India’s latest poverty estimates, drawn from National Sample Survey Office consumption data analysed over a twelve-year period, show that extreme poverty has fallen to historic lows, with Muslims recording a 1.5% incidence against 2.3% among Hindus, while Christians and Buddhists register moderately higher proportions, and Sikhs and Jains show none.

These findings come from a new paper authored by Columbia University professor and Sixteenth Finance Commission Chairman Arvind Panagariya and Vishal More, founder of the New Delhi-based research and consulting firm Intelink Advisors, and published in the Economic & Political Weekly, according to The Indian Express report.
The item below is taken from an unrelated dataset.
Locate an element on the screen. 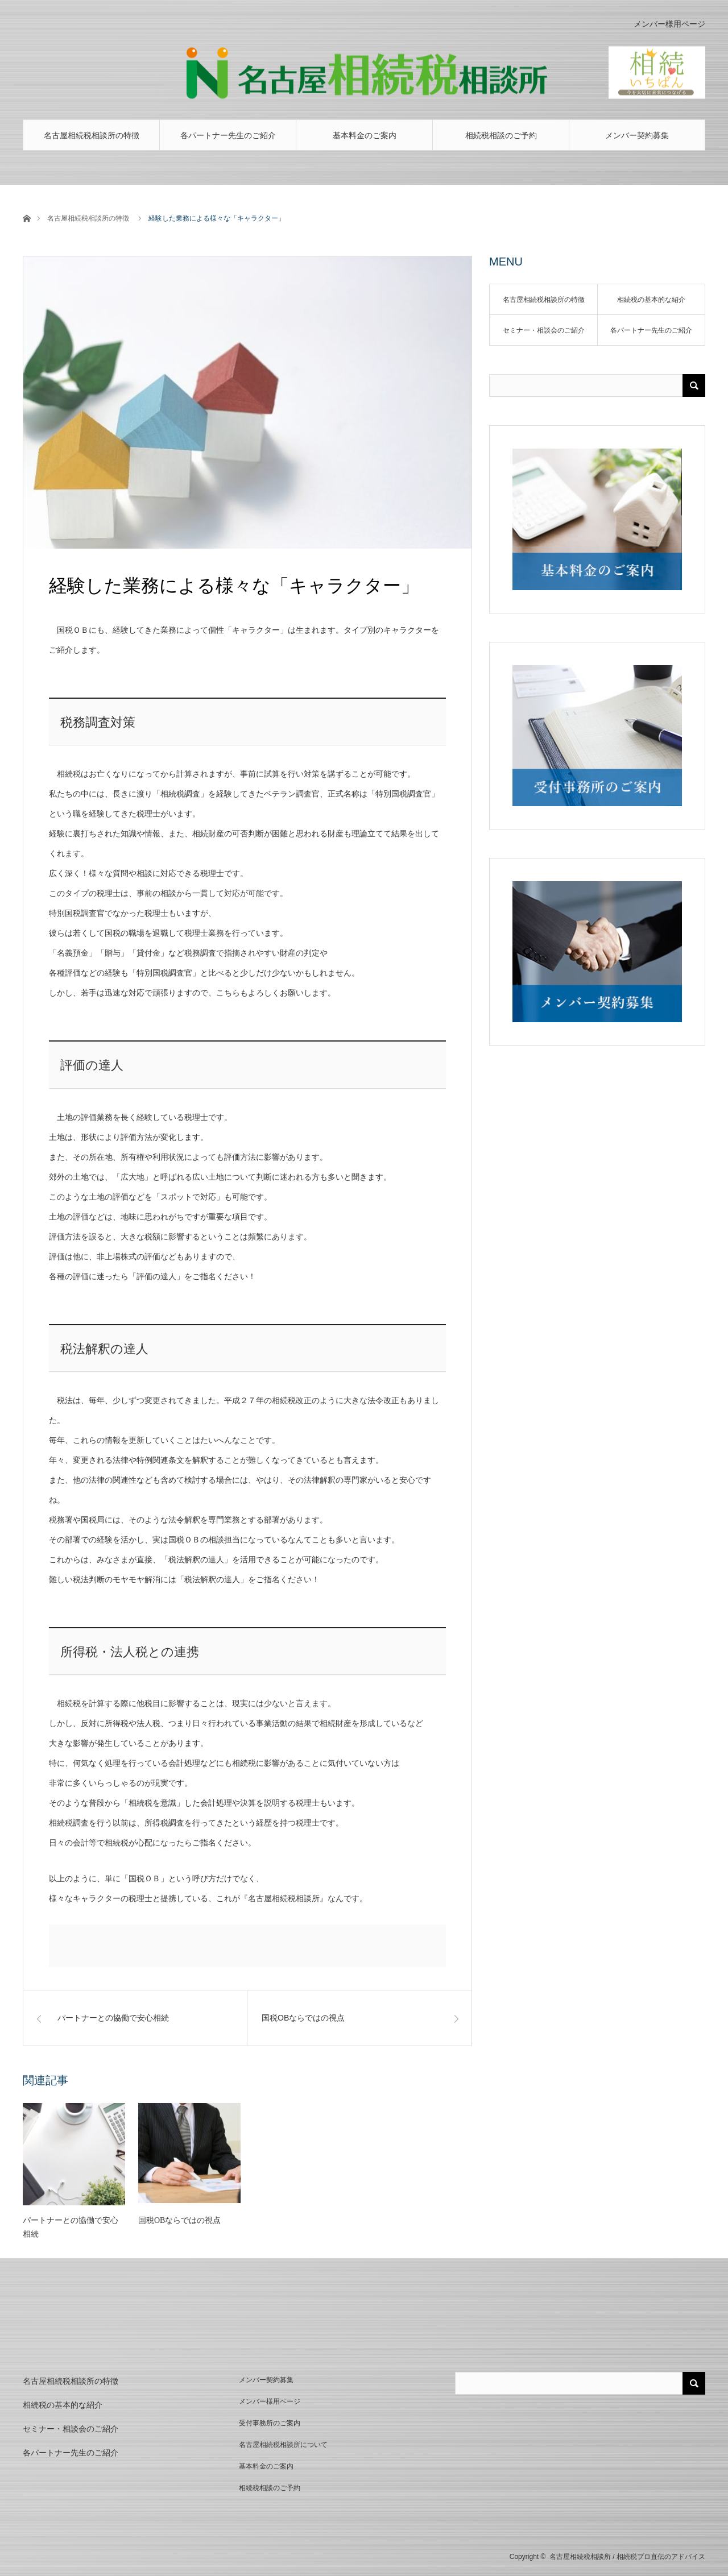 This screenshot has width=728, height=2576. パートナーとの協働で安心相続 is located at coordinates (70, 2227). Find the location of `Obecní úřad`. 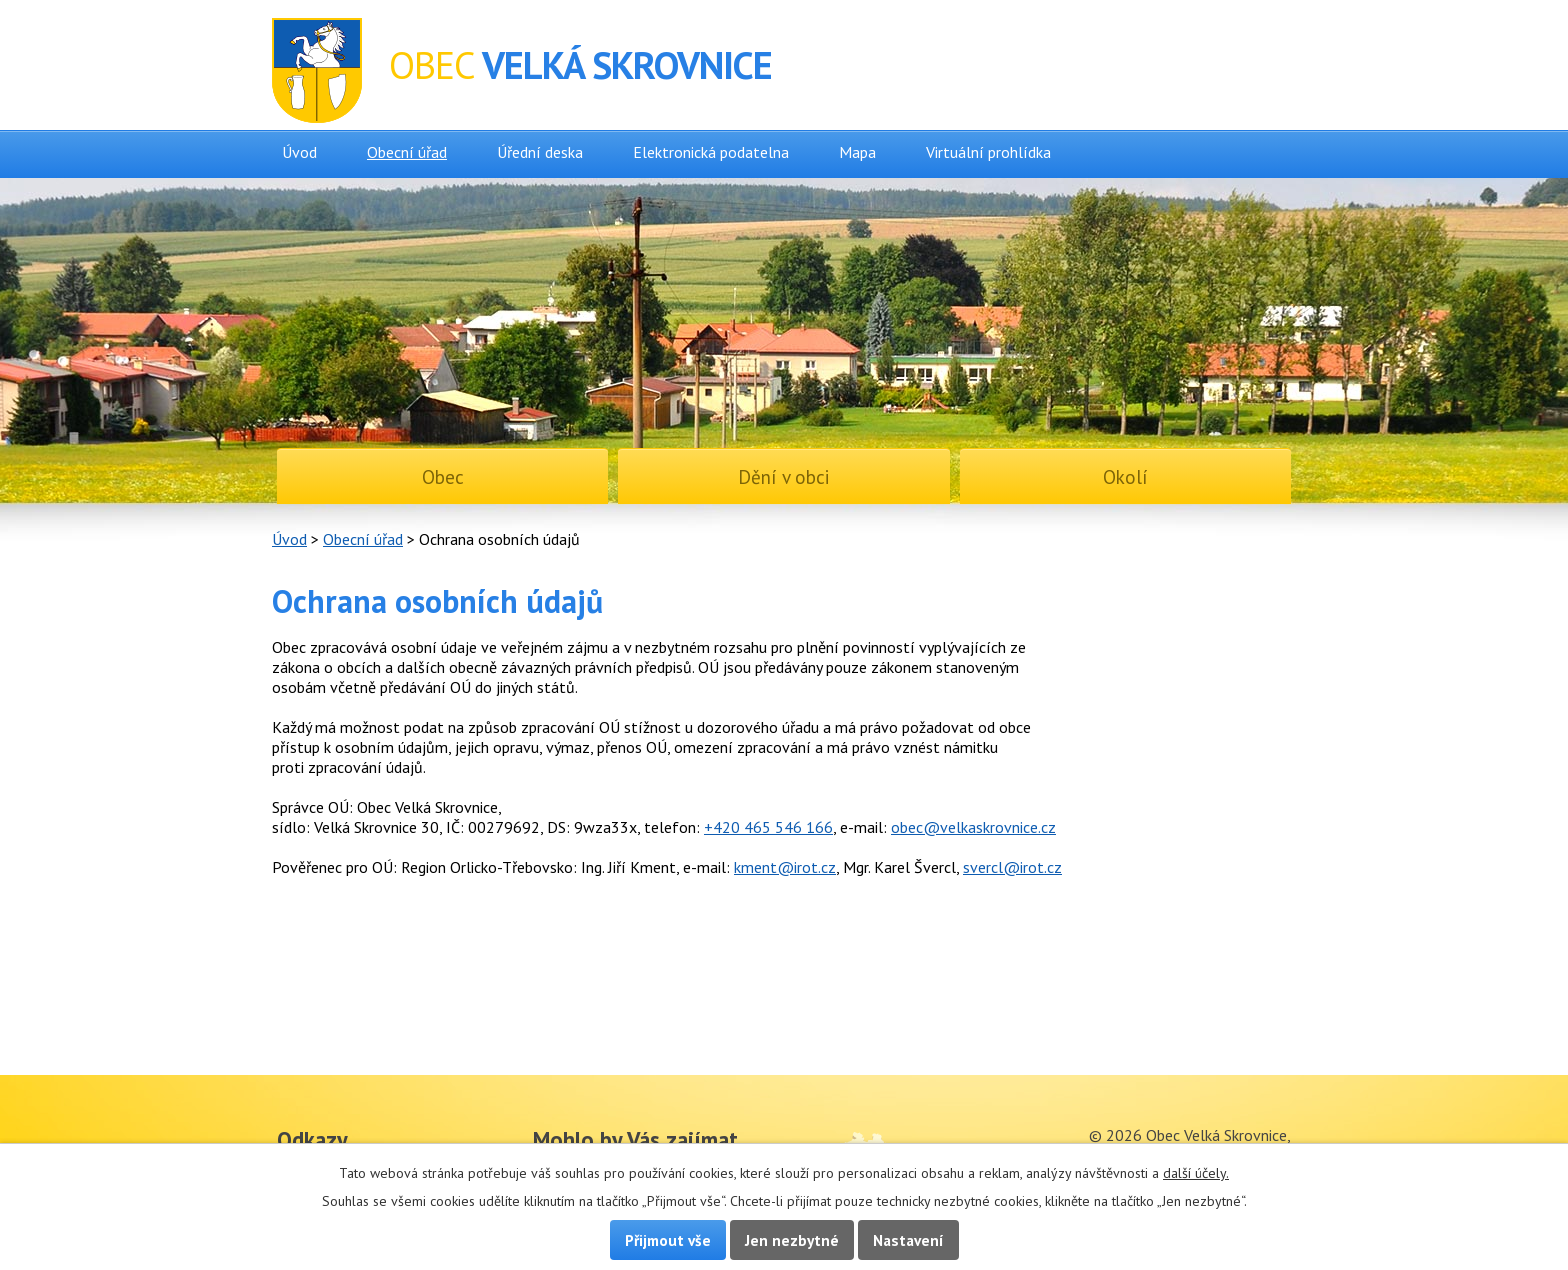

Obecní úřad is located at coordinates (407, 152).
The assessment, based on unit-level consumption data for 2011-12, 2022-23 and 2023-24, charts a sharp and broad-based decline in poverty across communities and regions, and it attributes these changes to sustained improvements in household consumption measured against the Tendulkar poverty line, which was updated for each survey year and applied separately for rural and urban populations in every state and Union Territory.

The authors estimate that the national poverty rate has dropped from 21.9% in 2011-12 to 2.3% in 2023-24, and this shift captures gains recorded across major social categories such as Scheduled Castes, Scheduled Tribes, Other Backward Classes and Forward Castes, all of which show significant reductions in extreme deprivation.

The decline is portrayed as sharper in rural India, where poverty levels had been considerably higher at the baseline, and the figures indicate a fall of 22.5 percentage points over twelve years, whereas the corresponding reduction in urban areas stands at 12.6 percentage points, suggesting that rural improvements have outpaced urban gains even as national levels converge towards minimal incidence.

The paper notes that even among Scheduled Tribes, who have historically remained at the margins of growth and welfare outreach, extreme poverty has declined to 8.7% in 2023-24, signalling the spread of consumption-driven improvements among groups traditionally associated with deeper deprivation.

The religious comparison shows that differences between Hindus and Muslims have nearly disappeared, with rural areas recording Muslim poverty at 1.6% compared to 2.8% among Hindus, while urban levels have converged to 1.2% and 1% respectively, marking a substantial shift from the far higher incidence observed in 2011-12.